The impact of constrained public spending in the UK has led to real estate investors battling over the slim supply of prime retail assets and struggling retailers narrowing their focus to fewer locations where footfall remains strong, according to property adviser DTZ.
The impact of constrained public spending in the UK has led to real estate investors battling over the slim supply of prime retail assets and struggling retailers narrowing their focus to fewer locations where footfall remains strong, according to property adviser DTZ.
DTZ's Q2 Retail Investment Market research underlines how secondary assets are finding it difficult to compete for investment attention, although more assets are expected to come into the market as banks step up their workout processes. The downward spiral for secondary will, the report suggests, be intensified as administrations and downsizing by retailers drive up vacancy rates in weaker locations.

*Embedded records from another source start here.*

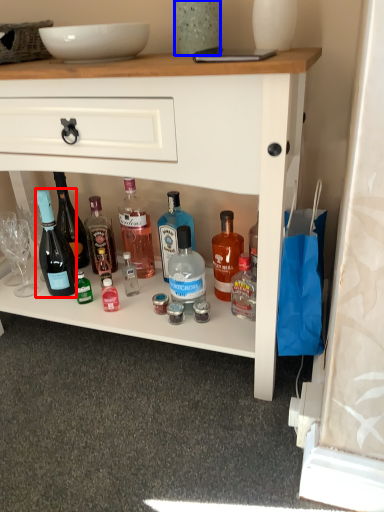 Question: Which object is further to the camera taking this photo, bottle (highlighted by a red box) or glass vase (highlighted by a blue box)?

Choices:
 (A) bottle
 (B) glass vase

Answer: (A) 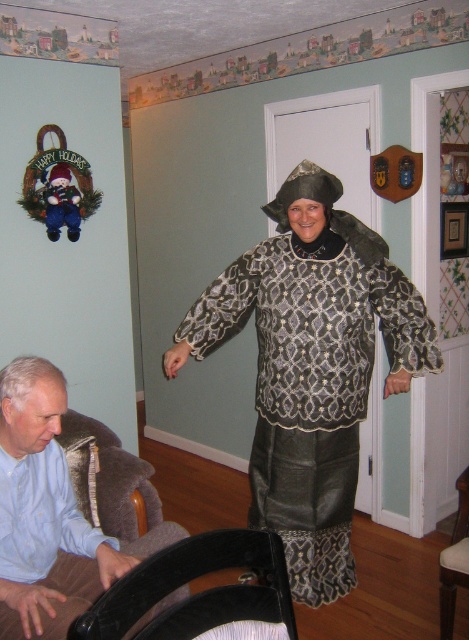 Question: Can you confirm if light blue shirt at lower left is bigger than brown fabric armchair at lower left?

Choices:
 (A) no
 (B) yes

Answer: (B)

Question: Which point appears farthest from the camera in this image?

Choices:
 (A) (449, 593)
 (B) (239, 548)
 (C) (43, 609)

Answer: (A)

Question: Which object appears closest to the camera in this image?

Choices:
 (A) matte black dress at center
 (B) brown fabric armchair at lower left

Answer: (B)

Question: Can you confirm if matte black dress at center is wider than brown fabric armchair at lower left?

Choices:
 (A) no
 (B) yes

Answer: (B)

Question: Is matte black dress at center to the right of black leather armchair at lower left from the viewer's perspective?

Choices:
 (A) no
 (B) yes

Answer: (B)

Question: Which point is farther to the camera?

Choices:
 (A) (45, 604)
 (B) (173, 618)

Answer: (A) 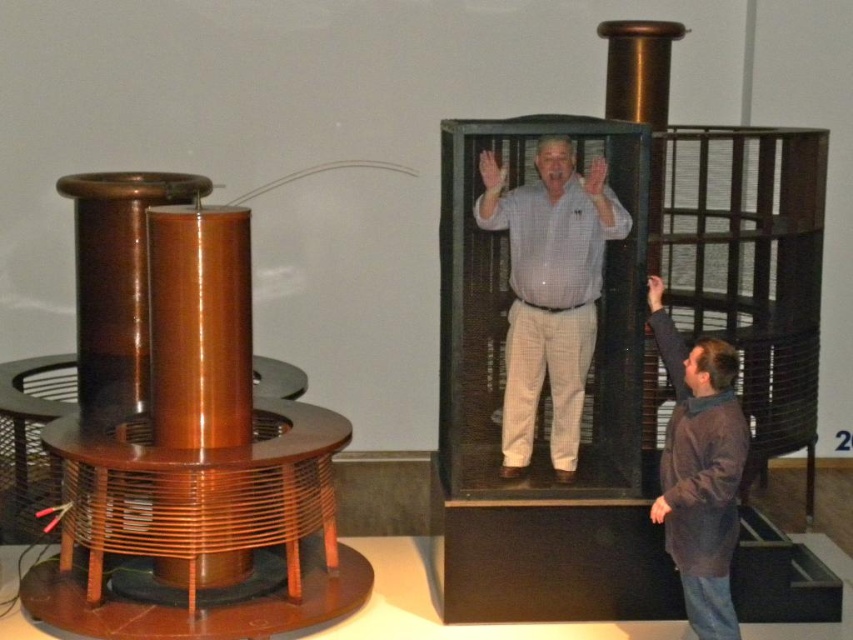 Question: Which point is closer to the camera?

Choices:
 (A) metallic grid cage at center
 (B) brown fuzzy sweater at lower right

Answer: (B)

Question: Is metallic grid cage at center to the left of light blue checkered shirt at center from the viewer's perspective?

Choices:
 (A) no
 (B) yes

Answer: (A)

Question: Is light blue checkered shirt at center in front of brown fuzzy sweater at lower right?

Choices:
 (A) yes
 (B) no

Answer: (B)

Question: Which point appears closest to the camera in this image?

Choices:
 (A) (x=670, y=508)
 (B) (x=512, y=230)
 (C) (x=677, y=280)

Answer: (A)

Question: Does metallic grid cage at center appear over light blue checkered shirt at center?

Choices:
 (A) yes
 (B) no

Answer: (B)

Question: Which point appears farthest from the camera in this image?

Choices:
 (A) (440, 273)
 (B) (666, 541)
 (C) (534, 394)

Answer: (A) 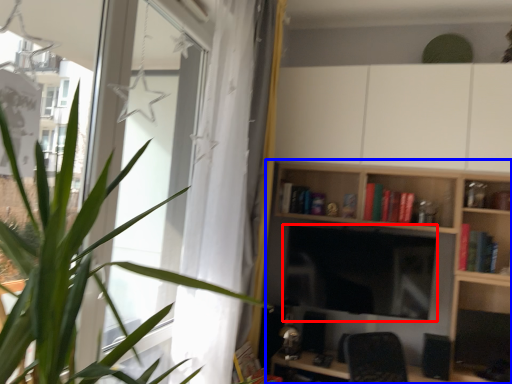 Question: Which point is further to the camera, computer monitor (highlighted by a red box) or shelf (highlighted by a blue box)?

Choices:
 (A) computer monitor
 (B) shelf

Answer: (A) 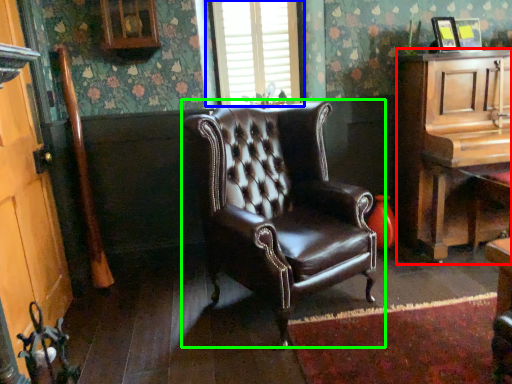 Question: Which is nearer to the cabinetry (highlighted by a red box)? window (highlighted by a blue box) or chair (highlighted by a green box).

Choices:
 (A) window
 (B) chair

Answer: (B) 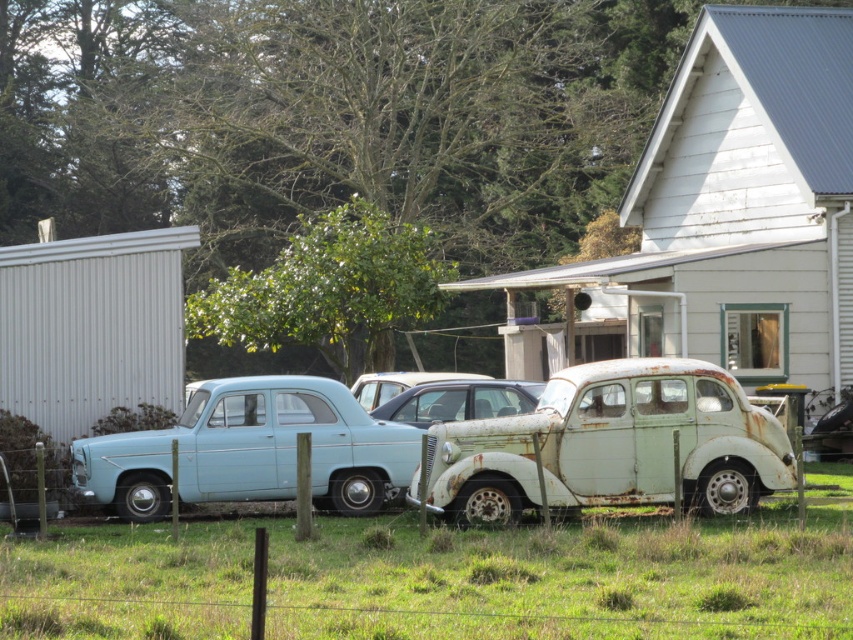 You are a gardener who wants to plant a new flower bed in the area between the green grass at lower center and the light blue matte sedan at center. Considering the height difference between these two objects, which one should you place the flowers closer to?

The green grass at lower center has a lesser height compared to the light blue matte sedan at center, so you should place the flowers closer to the green grass at lower center to ensure they are visible and not overshadowed by the taller sedan.

You are a delivery person trying to park your van, which is 2 meters wide, in the space between the light blue matte sedan at center and the rusty metal car at center. Can your van fit in that space?

The light blue matte sedan at center is wider than the rusty metal car at center. However, the exact width of the space between them isn not provided. Without knowing the distance between the two cars, it is impossible to determine if the van can fit. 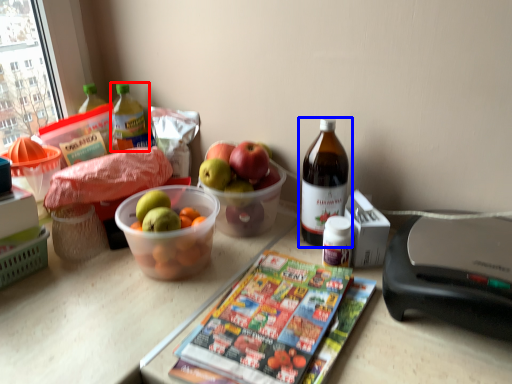 Question: Which point is further to the camera, bottle (highlighted by a red box) or bottle (highlighted by a blue box)?

Choices:
 (A) bottle
 (B) bottle

Answer: (A)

This results in secondary high street and shopping centre yields continuing to move upwards.
DTZ said that institutional investors continued to take the lead in Q2 in shopping centre, high street and retail warehouse transactions. However, in the face of weakened occupational demand, retailer administrations and widespread downsizing, their focus was on prime, and appetite for riskier secondary assets remained low.
Prime equity investors are taking an interest in assets with potential for repositioning, on receipt of adequate cap expenditure and suitable asset management. But pricing is an issue.
With banks stepping up their workouts, and institutions avoiding non-core properties, secondary high street stock saw yields continue to shift outwards in Q2. As retailers carry on narrowing their focus to prime locations where footfall remains high, and with trading conditions unlikely to improve over the next quarter, secondary high-streets and shopping centres will have to contend with increasing vacancy rates as occupational demand continues to fall.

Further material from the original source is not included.